The campaign for governor has come and is almost gone, and both Gov. Walker and challenger Mary Burke have managed to largely avoid the biggest economic issue in the state: out-of-control health costs.

They have debated mightily over how many people should be on the Medicaid rolls and whether the state should take more federal dole for that program. That is a slice of the health access issue, but has almost nothing to do with lowering the fundamental costs of delivering care.

And, no, Obamacare (ACA) has not reduced health costs. ACA subsidizes the price of insurance coverage, but it does little to attack the underlying, bloated cost structures. (Prices and costs are not the same thing.)

Further, early returns on the 2015 sticker prices for insurance premiums indicate they will be rising sharply, so much so that the federal subsidies may not be enough to offset the increases.

Back to the Wisconsin race for governor: there is great irony in this ducking of the inflationary reality in health costs by our governor and would-be governor. All around them, innovators in the private sector and local government are taming the beast.

The governor knows that. He and his staff have immersed themselves in the new market and consumer driven dynamics that are lowering costs sharply in the private sector. But they haven’t yet acted, preferring to not rock boats until after the election.

Under Act 10, Gov. Walker cost-shifted to public employees by asking them to pay premiums equal to about half of those paid by employees in the private sector. That move needed to be made, despite the predictable back-lash, and it helped state and local governments to balance their budgets. But cost shifting is not cost management.
Private payers, in contrast, are managing costs. They are successfully using levers like:

• Incentives and disincentives in consumer-driven plans where higher deductibles and co-insurance are offset by savings accounts. With their own money is at risk, consumers quickly change buying behaviors and over-utilization disappears.

• Value-based purchasing, which means steering employees to best buys for quality and price.

• Transparency charts that display price and quality for procedures.

• Medical homes at or near the work site to deliver primary care in a proactive manner. They are sharply lowering hospital admissions. Serigraph has seen about a 50% reduction in admissions. Every Wisconsinite should have a medical home and proactive primary care.

• Intense management of chronic diseases, employee by employee in their work forces. That’s where the big costs and savings lie.

• Free generic drugs, because they are so much cheaper.

• Bundled prices for surgeries at infection-free clinics and hospitals. The surgeries at some of these centers of value are warrantied against readmissions. Complex bills disappear.

• Self-insurance, with employers taking on the risks of providing care instead of health insurers. Companies keep the savings from innovative management of costs.

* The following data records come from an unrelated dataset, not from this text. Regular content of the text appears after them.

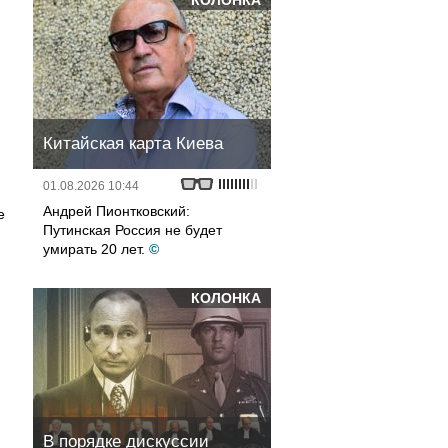
КОЛОНКА
Китайская карта Киева
01.08.2026 10:44
Андрей Пионтковский:
е
Путинская Россия не будет
умирать 20 лет.
©
КОЛОНКА
В порядке дискуссии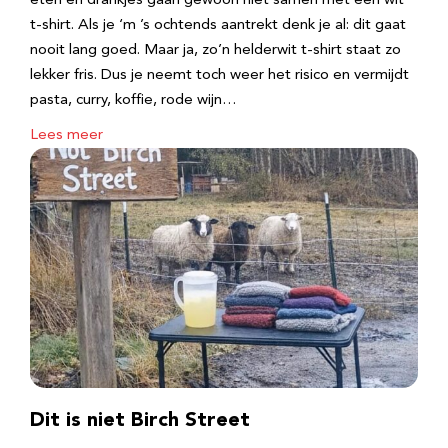
eten en drankjes gaan gewoon niet samen met een wit
t-shirt. Als je ‘m ’s ochtends aantrekt denk je al: dit gaat
nooit lang goed. Maar ja, zo’n helderwit t-shirt staat zo
lekker fris. Dus je neemt toch weer het risico en vermijdt
pasta, curry, koffie, rode wijn…
Lees meer
Dit is niet Birch Street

• Health care analytics for the work forced as a whole and predictive analytics for individual health.
You might say that these reforms, which amount to a new business model for the delivery of care in America, wouldn’t fly in a unionized company or in slow-moving government. You would be wrong on both counts.

Many unions have seen the light. They have learned that bloated benefit costs impinge negatively on raises, and they are joining the parade toward the new levers. How can you argue with improved workforce health and smarter purchases?

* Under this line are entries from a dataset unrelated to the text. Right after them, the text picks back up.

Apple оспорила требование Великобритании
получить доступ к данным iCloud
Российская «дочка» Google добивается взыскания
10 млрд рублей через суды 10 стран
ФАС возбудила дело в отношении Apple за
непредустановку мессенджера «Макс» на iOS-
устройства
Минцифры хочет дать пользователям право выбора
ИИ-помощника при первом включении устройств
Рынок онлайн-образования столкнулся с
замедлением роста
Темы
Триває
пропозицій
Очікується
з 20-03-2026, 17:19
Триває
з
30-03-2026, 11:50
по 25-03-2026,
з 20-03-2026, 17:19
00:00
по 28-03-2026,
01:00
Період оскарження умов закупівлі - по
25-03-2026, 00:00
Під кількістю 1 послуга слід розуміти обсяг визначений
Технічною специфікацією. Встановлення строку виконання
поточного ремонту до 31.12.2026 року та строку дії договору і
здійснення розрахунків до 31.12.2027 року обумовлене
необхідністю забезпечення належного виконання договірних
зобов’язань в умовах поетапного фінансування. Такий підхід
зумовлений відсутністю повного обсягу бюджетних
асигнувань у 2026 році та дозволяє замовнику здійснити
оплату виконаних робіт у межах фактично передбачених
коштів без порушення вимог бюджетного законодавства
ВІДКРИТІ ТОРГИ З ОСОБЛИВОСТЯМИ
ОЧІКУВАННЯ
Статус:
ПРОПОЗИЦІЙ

Local governments are racing to the new model, and they can’t believe how much money they can save and recycle into raises, school facilities and broader curriculums. It’s like found money.

Some states have won waivers to apply the new tools to soaring Medicaid costs, but not here.

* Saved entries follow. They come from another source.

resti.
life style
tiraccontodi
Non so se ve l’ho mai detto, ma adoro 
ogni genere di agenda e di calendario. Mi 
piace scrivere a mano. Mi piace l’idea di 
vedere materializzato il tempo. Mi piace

Despite the self-imposed gag orders the candidates imposed on themselves on this subject in the elongated campaign, they will have to deal the soaring costs for public care packages.

Gov. Walker has already signaled his interest in self-insurance for state employees, and that, in turn, signals the requirement for more intelligent management of health care risks.

He devoted one page of 62 in his economic plan to health care (Medicaid enrollments aside), citing support for a price data base, for rural medical training, the University of Wisconsin Carbone Cancer Center and an oncology imaging network. All in all, not very comprehensive or bold, but not nothing.

It’s hard to figure what a Gov. Burke might do in this arena. The Madison School board, on which she served, has been a laggard on using Act 10 to address the costs of its rich benefit package. Her economic blueprint for the state passed on the issue.

One certainty: the fiscal pain from health care inflation will demand some kind of cost management response from whoever is elected.